I am doing a course CORNELL CS4780 "Machine Learning for Intelligent Systems". you can find the link here for the one I am going to refer 1st lecture

The professor explains, we have a sample

$$D ={ (X_1,y_1),(X_2,y_2), \ldots,(X_n,y_n)} \sim P$$ Where, (Xi,yi) is a feature-label pair. There is a joint distribution over the feature-label space and is denoted by $$P$$.

We never have access to the $$P$$, Only God knows $$P$$. What we want to do in this supervised learning task is to take data from this distribution and learn a mapping/function form $$X$$ to $$y$$.

I agree/understand till this point.

Then, Professor goes on to make a statement in the lecture, precisely at 34 minutes 26 seconds, that

"IF we had access to this distribution, everything would be easy". But he doesnt explain this statement.

Now my question is What would have been easy if we knew about the distribution ? Does he mean, if we had access to the distribution then we would know the probabilities of each of $$(X_i,Y_i)$$ pair. Then we can learn a mapping/parameters such that we reduce out of sample error?

## 1 Answer

The interest is to predict $$y$$.

If we know the real distribution $$P$$ of $$(x,y)$$, there is no need to build any more machine learning model. Given $$x$$, we can directly consult $$P$$ to know the probability of $$P(y|x)$$. For the case of discrete $$Y$$, we have $$P(y|x)=\frac{P(x,y)}{\sum_z P(x,z)}$$.

• What is the meaning of the denominator?

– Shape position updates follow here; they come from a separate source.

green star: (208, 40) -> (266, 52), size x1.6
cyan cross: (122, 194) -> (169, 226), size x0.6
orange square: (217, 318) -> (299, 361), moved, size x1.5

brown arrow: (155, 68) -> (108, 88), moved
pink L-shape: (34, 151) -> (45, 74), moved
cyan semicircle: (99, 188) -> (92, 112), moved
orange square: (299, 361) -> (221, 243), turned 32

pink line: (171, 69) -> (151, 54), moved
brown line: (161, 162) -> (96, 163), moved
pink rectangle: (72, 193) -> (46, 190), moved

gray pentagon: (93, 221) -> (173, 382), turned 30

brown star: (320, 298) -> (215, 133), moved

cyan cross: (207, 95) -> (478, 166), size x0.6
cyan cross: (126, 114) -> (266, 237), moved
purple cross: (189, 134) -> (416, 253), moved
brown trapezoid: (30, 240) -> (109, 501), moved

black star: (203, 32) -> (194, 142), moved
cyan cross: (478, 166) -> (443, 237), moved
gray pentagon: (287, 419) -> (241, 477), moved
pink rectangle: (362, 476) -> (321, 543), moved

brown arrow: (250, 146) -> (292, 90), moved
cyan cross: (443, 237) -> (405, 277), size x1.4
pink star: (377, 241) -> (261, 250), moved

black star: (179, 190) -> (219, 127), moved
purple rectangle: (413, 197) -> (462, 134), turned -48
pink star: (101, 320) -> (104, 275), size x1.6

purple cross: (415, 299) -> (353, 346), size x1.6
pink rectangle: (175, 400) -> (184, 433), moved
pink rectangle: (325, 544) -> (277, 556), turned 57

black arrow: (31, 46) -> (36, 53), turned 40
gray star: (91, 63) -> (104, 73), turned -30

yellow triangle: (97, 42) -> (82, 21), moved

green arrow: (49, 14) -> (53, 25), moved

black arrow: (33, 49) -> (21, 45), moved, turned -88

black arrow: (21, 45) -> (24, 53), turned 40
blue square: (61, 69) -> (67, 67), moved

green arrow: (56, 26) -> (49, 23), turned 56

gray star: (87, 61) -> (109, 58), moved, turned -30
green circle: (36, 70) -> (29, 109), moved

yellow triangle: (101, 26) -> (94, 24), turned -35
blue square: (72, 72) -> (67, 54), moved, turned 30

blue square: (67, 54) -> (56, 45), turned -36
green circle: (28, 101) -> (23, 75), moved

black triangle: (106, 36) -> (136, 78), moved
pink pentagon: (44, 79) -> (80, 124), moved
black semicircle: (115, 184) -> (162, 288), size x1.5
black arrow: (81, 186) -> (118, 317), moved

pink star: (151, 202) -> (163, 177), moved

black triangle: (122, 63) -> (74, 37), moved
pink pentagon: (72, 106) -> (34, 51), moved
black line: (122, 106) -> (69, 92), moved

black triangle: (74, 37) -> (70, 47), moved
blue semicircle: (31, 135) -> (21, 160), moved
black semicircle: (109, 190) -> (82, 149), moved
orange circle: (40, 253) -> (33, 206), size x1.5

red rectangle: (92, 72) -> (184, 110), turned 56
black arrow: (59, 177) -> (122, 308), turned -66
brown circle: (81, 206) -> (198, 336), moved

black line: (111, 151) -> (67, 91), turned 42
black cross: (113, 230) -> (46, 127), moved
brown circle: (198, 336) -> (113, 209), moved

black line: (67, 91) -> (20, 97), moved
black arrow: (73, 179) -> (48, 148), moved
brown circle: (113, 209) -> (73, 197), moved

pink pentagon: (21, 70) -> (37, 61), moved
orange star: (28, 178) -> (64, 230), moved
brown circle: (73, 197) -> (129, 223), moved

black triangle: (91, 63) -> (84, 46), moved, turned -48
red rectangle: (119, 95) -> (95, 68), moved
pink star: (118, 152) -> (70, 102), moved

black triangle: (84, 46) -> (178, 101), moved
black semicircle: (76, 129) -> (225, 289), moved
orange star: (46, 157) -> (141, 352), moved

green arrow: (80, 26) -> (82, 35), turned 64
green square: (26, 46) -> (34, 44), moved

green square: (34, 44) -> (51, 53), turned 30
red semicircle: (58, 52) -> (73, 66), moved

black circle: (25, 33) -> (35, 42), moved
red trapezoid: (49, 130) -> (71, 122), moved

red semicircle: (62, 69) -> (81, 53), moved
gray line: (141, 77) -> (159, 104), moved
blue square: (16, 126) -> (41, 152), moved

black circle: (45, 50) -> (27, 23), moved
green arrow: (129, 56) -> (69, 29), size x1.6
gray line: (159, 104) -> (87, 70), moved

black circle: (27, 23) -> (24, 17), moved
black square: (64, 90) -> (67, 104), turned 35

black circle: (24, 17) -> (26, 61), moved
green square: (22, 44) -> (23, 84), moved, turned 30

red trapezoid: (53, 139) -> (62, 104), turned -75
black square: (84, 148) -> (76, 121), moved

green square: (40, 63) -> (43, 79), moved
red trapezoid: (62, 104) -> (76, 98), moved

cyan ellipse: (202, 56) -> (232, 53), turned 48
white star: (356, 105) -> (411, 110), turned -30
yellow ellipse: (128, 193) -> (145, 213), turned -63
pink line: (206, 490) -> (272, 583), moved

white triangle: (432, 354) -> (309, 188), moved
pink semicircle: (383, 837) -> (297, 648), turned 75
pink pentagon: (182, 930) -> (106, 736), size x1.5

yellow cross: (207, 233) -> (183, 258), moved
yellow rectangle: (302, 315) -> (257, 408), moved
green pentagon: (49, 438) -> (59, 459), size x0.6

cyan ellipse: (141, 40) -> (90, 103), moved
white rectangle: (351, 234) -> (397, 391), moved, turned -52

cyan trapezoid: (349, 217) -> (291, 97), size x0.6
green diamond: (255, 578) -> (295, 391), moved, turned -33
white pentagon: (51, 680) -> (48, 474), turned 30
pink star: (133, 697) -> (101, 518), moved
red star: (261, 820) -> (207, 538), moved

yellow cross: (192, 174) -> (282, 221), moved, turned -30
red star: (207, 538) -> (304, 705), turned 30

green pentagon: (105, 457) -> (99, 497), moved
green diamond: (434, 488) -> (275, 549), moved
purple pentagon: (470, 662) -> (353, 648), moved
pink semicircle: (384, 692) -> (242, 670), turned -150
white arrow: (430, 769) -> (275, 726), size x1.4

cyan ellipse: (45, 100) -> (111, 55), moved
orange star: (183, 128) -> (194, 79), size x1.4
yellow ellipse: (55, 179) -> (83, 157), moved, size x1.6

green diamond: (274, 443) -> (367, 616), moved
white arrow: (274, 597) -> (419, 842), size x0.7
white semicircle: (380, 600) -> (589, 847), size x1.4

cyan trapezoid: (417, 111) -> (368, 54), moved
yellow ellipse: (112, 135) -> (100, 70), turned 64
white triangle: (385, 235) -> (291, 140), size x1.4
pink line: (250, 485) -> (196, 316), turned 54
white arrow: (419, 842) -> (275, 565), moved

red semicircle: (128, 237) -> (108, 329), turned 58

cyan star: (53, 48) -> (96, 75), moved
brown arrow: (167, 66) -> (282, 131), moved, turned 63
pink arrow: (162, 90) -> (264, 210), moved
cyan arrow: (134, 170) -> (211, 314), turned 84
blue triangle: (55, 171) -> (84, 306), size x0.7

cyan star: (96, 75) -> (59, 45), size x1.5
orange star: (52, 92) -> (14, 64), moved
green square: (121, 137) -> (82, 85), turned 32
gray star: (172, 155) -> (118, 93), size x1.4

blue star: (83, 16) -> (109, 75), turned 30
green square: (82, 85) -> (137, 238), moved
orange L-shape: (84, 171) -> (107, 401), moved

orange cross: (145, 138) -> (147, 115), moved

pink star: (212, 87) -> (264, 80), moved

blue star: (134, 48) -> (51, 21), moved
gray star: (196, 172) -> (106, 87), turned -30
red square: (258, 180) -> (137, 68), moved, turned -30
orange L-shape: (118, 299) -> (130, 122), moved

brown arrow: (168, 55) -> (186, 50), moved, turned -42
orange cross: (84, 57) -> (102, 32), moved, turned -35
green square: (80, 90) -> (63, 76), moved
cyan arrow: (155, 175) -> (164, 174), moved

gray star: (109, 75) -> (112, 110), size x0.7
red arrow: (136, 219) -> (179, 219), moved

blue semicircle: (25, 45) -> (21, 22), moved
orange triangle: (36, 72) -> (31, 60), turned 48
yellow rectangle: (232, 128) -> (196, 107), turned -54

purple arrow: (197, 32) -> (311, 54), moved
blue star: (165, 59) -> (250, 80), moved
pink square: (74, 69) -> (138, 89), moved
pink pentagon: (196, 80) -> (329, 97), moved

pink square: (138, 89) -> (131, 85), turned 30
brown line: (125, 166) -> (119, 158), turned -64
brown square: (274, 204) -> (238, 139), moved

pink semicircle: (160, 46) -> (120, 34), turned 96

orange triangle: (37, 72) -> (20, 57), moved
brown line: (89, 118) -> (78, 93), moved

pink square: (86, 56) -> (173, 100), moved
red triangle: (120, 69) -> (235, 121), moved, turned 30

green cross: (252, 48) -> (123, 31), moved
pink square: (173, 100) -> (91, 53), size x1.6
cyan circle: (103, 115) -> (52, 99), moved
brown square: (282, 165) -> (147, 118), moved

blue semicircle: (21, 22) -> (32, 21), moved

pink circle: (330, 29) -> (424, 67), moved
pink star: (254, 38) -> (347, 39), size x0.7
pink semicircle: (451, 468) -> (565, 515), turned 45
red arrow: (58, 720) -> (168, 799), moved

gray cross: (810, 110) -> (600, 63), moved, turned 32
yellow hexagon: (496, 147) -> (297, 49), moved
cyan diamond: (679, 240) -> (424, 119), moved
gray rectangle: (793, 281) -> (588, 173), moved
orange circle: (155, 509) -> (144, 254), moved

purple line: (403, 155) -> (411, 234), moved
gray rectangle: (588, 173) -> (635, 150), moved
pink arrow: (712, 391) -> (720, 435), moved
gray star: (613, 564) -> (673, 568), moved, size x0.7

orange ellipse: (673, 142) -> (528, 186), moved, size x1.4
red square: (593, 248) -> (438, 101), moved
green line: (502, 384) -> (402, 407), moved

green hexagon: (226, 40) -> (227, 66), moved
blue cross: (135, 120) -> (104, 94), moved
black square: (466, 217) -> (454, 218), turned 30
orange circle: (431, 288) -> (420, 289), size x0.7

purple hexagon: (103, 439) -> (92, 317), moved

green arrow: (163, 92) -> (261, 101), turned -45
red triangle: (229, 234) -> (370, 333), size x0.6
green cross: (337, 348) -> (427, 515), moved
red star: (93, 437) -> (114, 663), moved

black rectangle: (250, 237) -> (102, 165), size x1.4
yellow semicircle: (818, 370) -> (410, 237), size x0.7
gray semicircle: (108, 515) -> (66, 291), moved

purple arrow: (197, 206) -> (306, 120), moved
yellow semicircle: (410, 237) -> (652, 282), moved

Why there is summation over z? – v09 Jan 18 '20 at 15:17
• That would give us $P(z)$, I write it in that form to show that with the joint distribution of $(X,Y)$, we can obtain the marginal distribution of $X$. – Siong Thye Goh Jan 18 '20 at 15:43
• Denominator is marginal distribution of X right? – v09 Jan 18 '20 at 16:03
• Yes, we sum up / integrate the other variables to obtain the marginal distribution – Siong Thye Goh Jan 18 '20 at 16:05
• Thanks got it.. – v09 Jan 18 '20 at 16:06